A LATAM Airlines registrou uma valorização de 4%, enquanto a Copa Holdings avançou cerca de 2,5%. A brasileira Azul teve um desempenho ainda mais expressivo, com uma alta de quase 6%. No México, Grupo Aeromexico e Volaris também acompanharam a tendência positiva, com ganhos de 3% e 5%, respectivamente.
Essa recuperação é atribuída diretamente à queda nos preços do petróleo, que tende a aliviar a pressão sobre os custos operacionais das empresas aéreas. No entanto, o cenário de médio prazo ainda merece atenção, conforme apontam analistas de mercado. Conforme informação divulgada pelo Reuters, o J.P. Morgan destacou a importância desse movimento para o setor.

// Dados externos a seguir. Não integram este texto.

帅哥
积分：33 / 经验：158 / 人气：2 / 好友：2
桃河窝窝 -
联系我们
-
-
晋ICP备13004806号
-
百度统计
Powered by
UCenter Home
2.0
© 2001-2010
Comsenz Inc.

J.P. Morgan Indica Preferências e Alerta para o Futuro
O banco de investimentos J.P. Morgan emitiu uma nota informando que a queda nos preços dos combustíveis pode beneficiar as companhias aéreas no curto prazo. Contudo, a instituição financeira espera que os preços do petróleo permaneçam relativamente elevados no médio prazo, o que pode gerar novas incertezas.

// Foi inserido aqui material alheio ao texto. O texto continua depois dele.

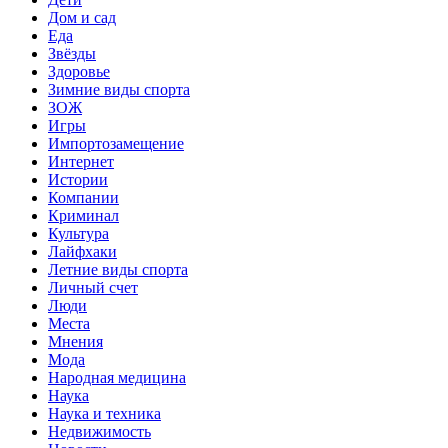
Дом и сад
Еда
Звёзды
Здоровье
Зимние виды спорта
ЗОЖ
Игры
Импортозамещение
Интернет
Истории
Компании
Криминал
Культура
Лайфхаки
Летние виды спорта
Личный счет
Люди
Места
Мнения
Мода
Народная медицина
Наука
Наука и техника
Недвижимость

Dentre as empresas avaliadas, o J.P. Morgan destacou a **LATAM Airlines** e a **Copa Holdings** como suas principais escolhas. Os analistas citam avaliações atrativas, balanços patrimoniais mais sólidos e fluxo de caixa mais consistente como fatores positivos para essas companhias.
No mercado mexicano, a **Aeromexico** foi apontada como a preferida. O banco justifica a escolha pelo bom momento de crescimento financeiro da empresa e seu poder de precificação, o que a torna mais resiliente a flutuações de custos.
Cautela com Azul e Volaris, mas Potencial de Recuperação
Em contrapartida, o J.P. Morgan manteve uma postura mais cautelosa em relação à Azul e à Volaris. Fatores específicos de cada empresa, como a potencial pressão de venda na Azul e os desafios operacionais de curto prazo enfrentados pela Volaris, foram citados como motivos para essa cautela.
Apesar das ressalvas, o impacto da queda nos preços dos combustíveis é inegável para todo o setor. O J.P. Morgan estima que uma variação de 10% nos preços do combustível de aviação se traduza em uma mudança de aproximadamente 8% no EBITDA (Lucros antes de juros, impostos, depreciação e amortização) das companhias aéreas, em média.
Esse dado reforça a sensibilidade do setor a custos de combustível e a importância de estratégias eficazes de gestão e precificação, especialmente em um mercado volátil como o aéreo. A análise do J.P. Morgan oferece um panorama valioso para investidores e acompanhantes do mercado de aviação na América Latina.